INPUT DATA
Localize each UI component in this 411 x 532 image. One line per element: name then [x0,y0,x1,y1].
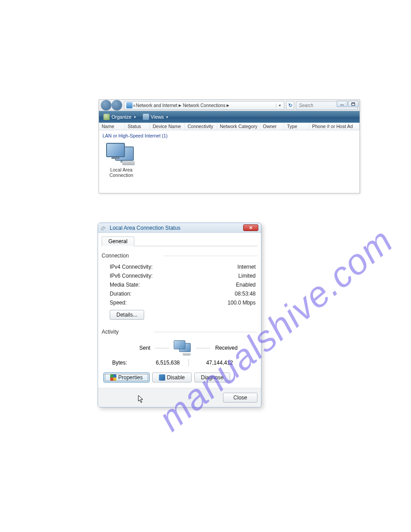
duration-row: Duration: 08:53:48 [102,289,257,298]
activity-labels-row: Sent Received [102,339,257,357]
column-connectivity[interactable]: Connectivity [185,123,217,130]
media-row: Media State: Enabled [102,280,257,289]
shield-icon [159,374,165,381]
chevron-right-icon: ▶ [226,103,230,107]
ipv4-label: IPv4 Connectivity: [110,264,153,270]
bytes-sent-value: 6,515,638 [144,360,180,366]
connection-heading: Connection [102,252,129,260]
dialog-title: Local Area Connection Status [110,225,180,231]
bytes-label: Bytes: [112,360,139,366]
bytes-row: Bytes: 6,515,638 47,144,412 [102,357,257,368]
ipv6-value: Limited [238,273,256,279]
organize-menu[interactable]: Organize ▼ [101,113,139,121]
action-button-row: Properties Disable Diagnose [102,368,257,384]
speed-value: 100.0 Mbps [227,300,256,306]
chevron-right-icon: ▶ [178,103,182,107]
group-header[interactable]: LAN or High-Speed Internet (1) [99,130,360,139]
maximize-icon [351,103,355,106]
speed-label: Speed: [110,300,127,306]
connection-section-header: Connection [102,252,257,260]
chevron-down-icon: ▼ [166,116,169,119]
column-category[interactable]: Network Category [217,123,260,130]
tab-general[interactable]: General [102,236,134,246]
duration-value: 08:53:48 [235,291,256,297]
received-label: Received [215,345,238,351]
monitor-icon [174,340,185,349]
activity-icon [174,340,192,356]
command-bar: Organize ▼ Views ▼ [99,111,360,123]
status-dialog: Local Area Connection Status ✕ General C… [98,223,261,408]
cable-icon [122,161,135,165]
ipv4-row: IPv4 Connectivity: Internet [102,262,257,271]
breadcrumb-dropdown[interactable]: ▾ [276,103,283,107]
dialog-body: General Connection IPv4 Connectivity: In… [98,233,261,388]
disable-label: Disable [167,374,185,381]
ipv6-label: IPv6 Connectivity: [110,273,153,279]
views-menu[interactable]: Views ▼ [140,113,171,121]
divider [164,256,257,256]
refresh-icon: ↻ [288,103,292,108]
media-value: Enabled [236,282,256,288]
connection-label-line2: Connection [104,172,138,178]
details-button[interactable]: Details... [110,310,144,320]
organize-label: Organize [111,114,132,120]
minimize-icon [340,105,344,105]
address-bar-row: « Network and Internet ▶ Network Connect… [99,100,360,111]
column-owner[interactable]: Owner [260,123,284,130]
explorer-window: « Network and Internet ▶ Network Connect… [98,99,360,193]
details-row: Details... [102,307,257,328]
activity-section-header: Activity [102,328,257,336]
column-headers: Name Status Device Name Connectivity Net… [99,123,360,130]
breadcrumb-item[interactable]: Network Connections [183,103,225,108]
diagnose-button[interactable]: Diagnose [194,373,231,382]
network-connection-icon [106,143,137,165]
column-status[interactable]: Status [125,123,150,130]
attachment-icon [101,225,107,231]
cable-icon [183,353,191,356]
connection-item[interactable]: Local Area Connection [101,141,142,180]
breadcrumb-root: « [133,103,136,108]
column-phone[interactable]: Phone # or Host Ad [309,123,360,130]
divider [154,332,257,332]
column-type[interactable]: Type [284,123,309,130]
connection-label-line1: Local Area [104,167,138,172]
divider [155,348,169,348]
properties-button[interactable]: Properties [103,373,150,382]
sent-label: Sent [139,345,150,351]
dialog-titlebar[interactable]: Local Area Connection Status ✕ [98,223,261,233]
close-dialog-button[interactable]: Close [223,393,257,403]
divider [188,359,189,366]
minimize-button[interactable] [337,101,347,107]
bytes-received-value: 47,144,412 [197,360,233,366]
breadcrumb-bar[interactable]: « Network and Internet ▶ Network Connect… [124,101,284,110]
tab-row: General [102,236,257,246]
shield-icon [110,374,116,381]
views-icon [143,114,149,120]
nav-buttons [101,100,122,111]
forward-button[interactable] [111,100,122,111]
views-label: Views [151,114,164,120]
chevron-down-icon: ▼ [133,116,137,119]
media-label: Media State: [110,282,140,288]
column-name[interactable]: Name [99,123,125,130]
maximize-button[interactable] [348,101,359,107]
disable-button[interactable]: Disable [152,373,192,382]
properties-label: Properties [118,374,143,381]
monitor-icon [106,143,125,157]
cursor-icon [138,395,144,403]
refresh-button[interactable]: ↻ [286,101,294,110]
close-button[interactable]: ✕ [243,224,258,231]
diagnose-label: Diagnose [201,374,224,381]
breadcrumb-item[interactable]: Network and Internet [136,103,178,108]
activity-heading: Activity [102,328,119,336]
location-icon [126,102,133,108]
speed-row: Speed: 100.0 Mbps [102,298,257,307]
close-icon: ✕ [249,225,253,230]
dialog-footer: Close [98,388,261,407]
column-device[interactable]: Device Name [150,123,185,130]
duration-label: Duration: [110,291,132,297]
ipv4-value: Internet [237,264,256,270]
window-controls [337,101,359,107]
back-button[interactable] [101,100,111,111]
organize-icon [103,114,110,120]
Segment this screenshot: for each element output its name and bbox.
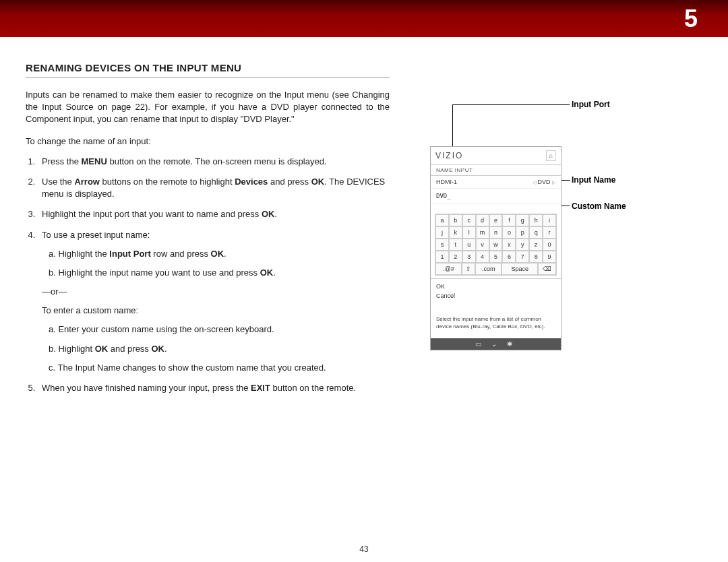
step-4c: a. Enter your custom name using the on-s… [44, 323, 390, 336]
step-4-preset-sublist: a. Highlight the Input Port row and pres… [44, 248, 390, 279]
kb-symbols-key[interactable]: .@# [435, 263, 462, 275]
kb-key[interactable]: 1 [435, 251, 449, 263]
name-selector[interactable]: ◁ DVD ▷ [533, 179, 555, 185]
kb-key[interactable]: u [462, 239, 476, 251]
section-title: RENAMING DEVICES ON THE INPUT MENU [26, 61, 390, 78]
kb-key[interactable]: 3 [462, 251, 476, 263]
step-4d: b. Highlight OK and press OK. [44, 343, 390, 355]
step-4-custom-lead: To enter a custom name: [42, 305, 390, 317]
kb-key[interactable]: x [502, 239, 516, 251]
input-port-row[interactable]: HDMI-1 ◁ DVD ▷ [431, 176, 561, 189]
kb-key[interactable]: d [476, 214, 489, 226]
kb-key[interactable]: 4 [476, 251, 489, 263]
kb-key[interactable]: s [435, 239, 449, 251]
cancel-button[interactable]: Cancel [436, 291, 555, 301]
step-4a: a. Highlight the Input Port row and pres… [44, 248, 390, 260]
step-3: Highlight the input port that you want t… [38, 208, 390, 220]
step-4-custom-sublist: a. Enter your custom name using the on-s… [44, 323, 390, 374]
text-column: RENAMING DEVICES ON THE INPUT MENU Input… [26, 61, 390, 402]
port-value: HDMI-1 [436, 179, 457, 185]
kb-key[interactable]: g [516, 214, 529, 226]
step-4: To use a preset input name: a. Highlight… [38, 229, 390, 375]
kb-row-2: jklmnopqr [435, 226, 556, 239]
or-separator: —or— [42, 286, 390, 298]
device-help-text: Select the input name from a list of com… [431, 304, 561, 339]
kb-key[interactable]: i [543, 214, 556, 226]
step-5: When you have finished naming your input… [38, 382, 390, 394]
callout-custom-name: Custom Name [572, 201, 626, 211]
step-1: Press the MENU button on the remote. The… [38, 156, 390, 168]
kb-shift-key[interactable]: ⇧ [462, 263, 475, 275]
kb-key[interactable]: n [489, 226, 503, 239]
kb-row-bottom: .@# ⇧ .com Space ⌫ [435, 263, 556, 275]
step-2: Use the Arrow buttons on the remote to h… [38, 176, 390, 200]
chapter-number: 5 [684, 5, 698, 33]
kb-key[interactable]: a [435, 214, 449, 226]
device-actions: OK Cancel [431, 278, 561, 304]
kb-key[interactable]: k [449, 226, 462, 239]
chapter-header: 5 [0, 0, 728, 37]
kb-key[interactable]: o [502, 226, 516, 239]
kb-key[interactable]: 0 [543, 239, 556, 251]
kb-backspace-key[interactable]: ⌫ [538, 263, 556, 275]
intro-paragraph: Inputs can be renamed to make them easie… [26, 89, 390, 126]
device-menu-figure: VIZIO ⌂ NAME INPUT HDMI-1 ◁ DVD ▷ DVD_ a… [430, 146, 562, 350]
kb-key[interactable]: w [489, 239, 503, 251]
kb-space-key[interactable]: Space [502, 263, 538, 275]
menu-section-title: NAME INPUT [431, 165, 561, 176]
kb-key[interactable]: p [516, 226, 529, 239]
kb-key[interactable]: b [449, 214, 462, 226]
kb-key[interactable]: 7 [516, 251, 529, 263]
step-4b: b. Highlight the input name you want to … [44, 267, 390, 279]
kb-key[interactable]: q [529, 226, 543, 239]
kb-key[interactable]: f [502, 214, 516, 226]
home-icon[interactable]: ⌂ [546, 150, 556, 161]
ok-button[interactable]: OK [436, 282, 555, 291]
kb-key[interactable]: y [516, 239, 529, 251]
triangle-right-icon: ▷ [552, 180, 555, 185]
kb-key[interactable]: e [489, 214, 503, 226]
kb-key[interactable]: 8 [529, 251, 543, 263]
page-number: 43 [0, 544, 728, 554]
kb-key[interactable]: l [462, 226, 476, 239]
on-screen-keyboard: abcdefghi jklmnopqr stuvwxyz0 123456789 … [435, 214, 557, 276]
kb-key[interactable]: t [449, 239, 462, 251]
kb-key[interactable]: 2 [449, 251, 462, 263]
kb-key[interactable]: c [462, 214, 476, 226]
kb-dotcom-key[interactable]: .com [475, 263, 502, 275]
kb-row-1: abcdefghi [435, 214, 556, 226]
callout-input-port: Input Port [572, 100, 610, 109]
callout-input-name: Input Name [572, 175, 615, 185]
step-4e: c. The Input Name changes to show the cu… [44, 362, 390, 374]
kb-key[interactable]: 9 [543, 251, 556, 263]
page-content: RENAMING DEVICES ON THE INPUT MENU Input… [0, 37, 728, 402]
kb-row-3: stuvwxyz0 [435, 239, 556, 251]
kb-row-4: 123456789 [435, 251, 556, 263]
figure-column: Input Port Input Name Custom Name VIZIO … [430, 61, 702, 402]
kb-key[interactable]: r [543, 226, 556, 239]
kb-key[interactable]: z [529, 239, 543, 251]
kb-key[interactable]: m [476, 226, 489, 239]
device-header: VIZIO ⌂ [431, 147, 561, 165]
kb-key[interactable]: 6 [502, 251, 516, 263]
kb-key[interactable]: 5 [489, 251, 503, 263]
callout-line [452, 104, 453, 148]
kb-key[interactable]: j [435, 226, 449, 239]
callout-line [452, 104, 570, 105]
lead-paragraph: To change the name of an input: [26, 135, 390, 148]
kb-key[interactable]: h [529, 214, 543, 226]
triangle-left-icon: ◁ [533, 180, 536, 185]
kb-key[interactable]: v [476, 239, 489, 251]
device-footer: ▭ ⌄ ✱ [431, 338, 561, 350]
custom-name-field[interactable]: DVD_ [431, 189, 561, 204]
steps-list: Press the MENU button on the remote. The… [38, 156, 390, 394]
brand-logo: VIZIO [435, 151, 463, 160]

WORK INSTRUCTIONS
Lines with "monitor": return each one from the data above.

RESPONSE TO THIS EXERCISE
monitor-icon [174,340,185,349]
monitor-icon [106,143,125,157]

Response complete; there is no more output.